There about 1,000 identified Hindus in the U.S. Army, and now they have a chaplain, Captain Pratima Dharm.
Yes, that is probably fewer than the followers of Pagan paths in uniform. The Buddhists have been recognized too, but a qualified Wiccan officer was rejected.
But there might be more to this story:
Dharm speaks easily of Christian teachings. A unique aspect of her story is that until this year, she wore the cross of a Christian chaplain on her battle fatigues. When she started on active duty in 2006, she was endorsed by the Pentecostal Church of God, based in Joplin, Mo.
But she’s now sponsored by Chinmaya Mission West, a Hindu religious organization that operates in the United States. A Washington, D.C.-area religious teacher who interviewed her for the organization before giving her an endorsement said her multifaith background is an advantage.
“She knows Christian theology, and she has a great grasp of Hindu theology,” said Kuntimaddi Sadananda of Chinmaya Mission’s Washington center. “This means she can help everyone.”
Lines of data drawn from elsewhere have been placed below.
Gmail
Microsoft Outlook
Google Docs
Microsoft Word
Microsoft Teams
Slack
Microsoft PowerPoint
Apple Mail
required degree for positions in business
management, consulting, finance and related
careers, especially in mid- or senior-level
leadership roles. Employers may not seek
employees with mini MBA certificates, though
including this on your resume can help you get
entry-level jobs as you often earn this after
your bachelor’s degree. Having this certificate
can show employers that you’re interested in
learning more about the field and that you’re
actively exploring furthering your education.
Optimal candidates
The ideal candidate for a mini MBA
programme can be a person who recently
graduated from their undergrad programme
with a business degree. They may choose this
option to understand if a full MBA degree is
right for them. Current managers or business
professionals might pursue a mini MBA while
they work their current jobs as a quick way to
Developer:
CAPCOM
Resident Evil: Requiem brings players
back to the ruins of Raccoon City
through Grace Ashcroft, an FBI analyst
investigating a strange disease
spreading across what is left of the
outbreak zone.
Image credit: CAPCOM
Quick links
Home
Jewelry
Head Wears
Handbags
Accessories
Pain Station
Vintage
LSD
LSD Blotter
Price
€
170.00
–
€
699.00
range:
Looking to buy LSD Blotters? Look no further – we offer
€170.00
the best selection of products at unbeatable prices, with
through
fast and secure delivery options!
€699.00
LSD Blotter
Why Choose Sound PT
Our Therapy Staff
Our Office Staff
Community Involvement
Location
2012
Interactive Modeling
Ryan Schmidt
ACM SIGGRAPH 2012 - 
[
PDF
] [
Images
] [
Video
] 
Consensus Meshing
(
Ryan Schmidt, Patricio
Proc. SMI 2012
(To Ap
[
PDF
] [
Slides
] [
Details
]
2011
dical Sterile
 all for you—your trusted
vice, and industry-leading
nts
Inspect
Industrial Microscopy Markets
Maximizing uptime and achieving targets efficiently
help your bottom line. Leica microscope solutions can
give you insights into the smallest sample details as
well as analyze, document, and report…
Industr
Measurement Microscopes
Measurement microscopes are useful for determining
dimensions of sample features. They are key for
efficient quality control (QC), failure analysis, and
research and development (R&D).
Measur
She didn’t convert from Christianity to Hinduism, she said.
“I am a Hindu,” she said. “It’s how I was raised and in my heart of hearts, that’s who I am.”
But — and perhaps it is hard for some Western Christians to understand — she hasn’t rejected Christianity either.
“In Hinduism, the boundaries are not that strict,” she said. “It is to base your life on the Vedantic traditions, and you can be a Christian and follow the Vedantic traditions.”
As I understand it, the Vedanta schools of Hinduism tend toward a sort of intellectual monotheism and reject all that colorful gods-and-goddesses stuff except when interpreted allegorically. So she has blended it with Christianity?